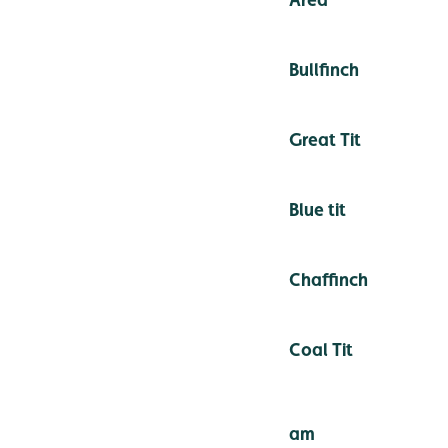
Bullfinch
Great Tit
Blue tit
Chaffinch
Coal Tit
am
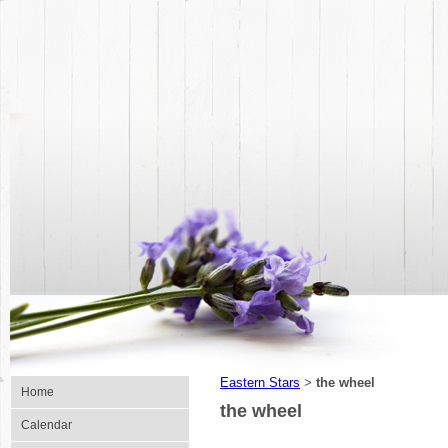
Eastern Stars
the wheel
>
Home
the wheel
Calendar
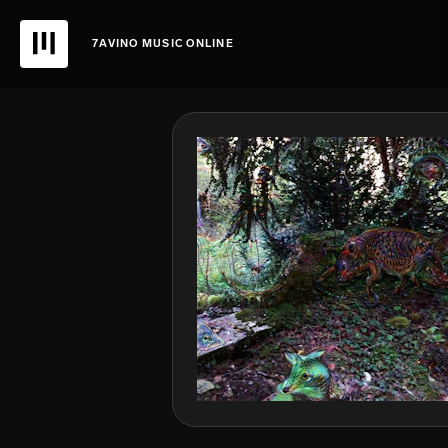
7AVINO MUSIC ONLINE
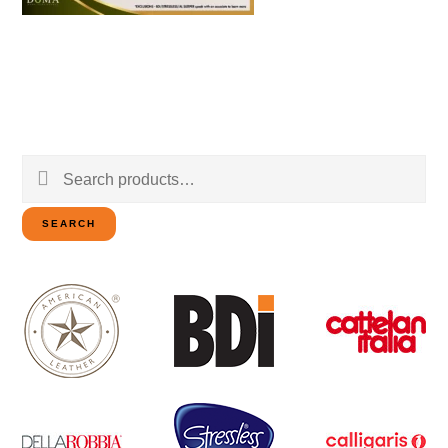
Search
for:
SEARCH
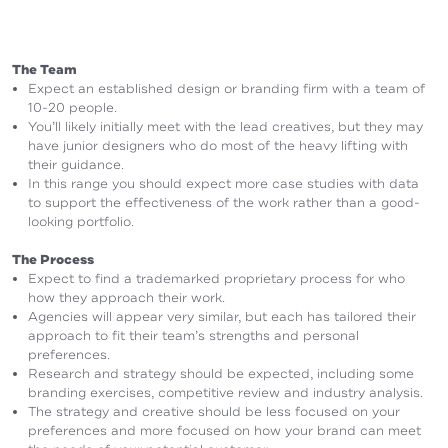
The Team
Expect an established design or branding firm with a team of
10-20 people.
You’ll likely initially meet with the lead creatives, but they may
have junior designers who do most of the heavy lifting with
their guidance.
In this range you should expect more case studies with data
to support the effectiveness of the work rather than a good-
looking portfolio.
The Process
Expect to find a trademarked proprietary process for who
how they approach their work.
Agencies will appear very similar, but each has tailored their
approach to fit their team’s strengths and personal
preferences.
Research and strategy should be expected, including some
branding exercises, competitive review and industry analysis.
The strategy and creative should be less focused on your
preferences and more focused on how your brand can meet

* _TASK INSTRUCTIONS_:
Print the line containing "looking portfolio.", then every line after it through the last line of the records, each exactly as written; nothing else belongs in the answer.

* _RESPONSE TO THIS EXERCISE_:
looking portfolio.
The Process
Expect to find a trademarked proprietary process for who
how they approach their work.
Agencies will appear very similar, but each has tailored their
approach to fit their team’s strengths and personal
preferences.
Research and strategy should be expected, including some
branding exercises, competitive review and industry analysis.
The strategy and creative should be less focused on your
preferences and more focused on how your brand can meet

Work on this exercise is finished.